Eating is social; it’s pleasurable; it’s soothing. All cultures use food to celebrate the special occasions of life. Food, in our society, is less synonymous with our body’s survival than it is with the concepts of celebration and reward.
At midlife, you should be seeking a balanced life and beginning a lifestyle that will enhance and ensure your good health. You are looking forward to living longer and living better. Therefore, it becomes necessary to create a balance between overindulgence in food and quasistarvation, and to create within this balance room for the celebrations of life. It is time to replace both the Rubenesque image of the too well-rounded female of the seventeenth century and Tom Wolfe’s image of the “social x-rays” of the late twentieth century. In order to foster long-term health, a dietstyle has to be practical and useful.
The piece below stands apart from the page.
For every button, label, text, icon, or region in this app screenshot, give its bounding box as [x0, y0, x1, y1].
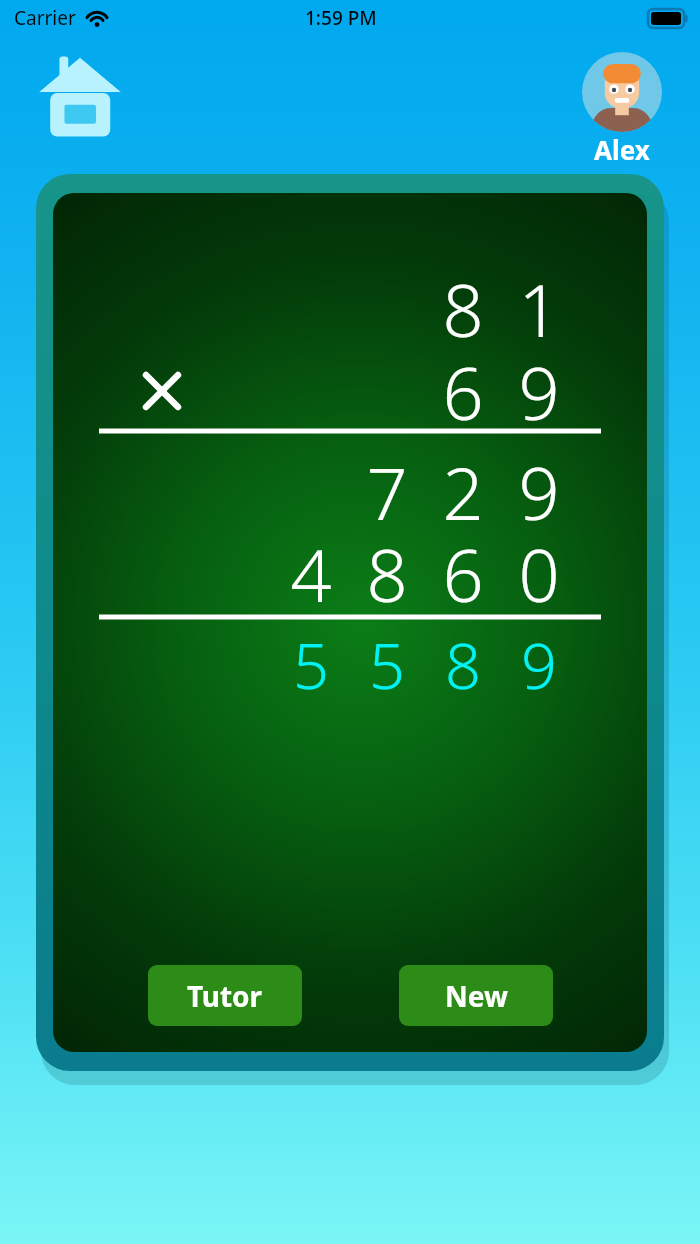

The Menopause Dietstyle means the end of yo-yo dieting, in which you can’t win for losing. With each upswing of the diet yo-yo your body becomes comprised of more fat and less muscle. It is a metabolic fact, proven time and time again. Here’s how your metabolism sabotages you. Let’s say you go on a strict diet and you lose twenty pounds quickly. Of the twenty pounds you’ve lost, fifteen pounds were fat and five were muscle. Once off the highly restrictive diet, you regain the weight, faster than the last time because your body has slowed down its metabolism in order to make the most of the very few calories you have been allowing it. It cannot handle the sudden increase in postdiet calories. Now that twenty pounds regained is comprised of about eighteen pounds of fat and two pounds of muscle. Each time you yo-yo you become fatter. It’s a no-win, or perhaps we should say, a no-lose weight situation.
To make matters worse, medical research has demonstrated that as a woman ages, her percentage of body fat goes up and the percentage of lean body mass or muscle tends to go down. Women often decline in size following menopause. It is lean body mass or muscle mass that is shrinking. As much as 10 percent to 20 percent can be lost through the aging process alone. This percentage increases substantially for the longtime yo-yo dieter. Statistics show that a decrease in size plus a decrease in exercise requires a substantial decrease in the number of calories you eat as you get older, if you want to keep from gaining weight. You must exercise to keep and build lean muscle mass and to fight the body’s natural desire to store fat.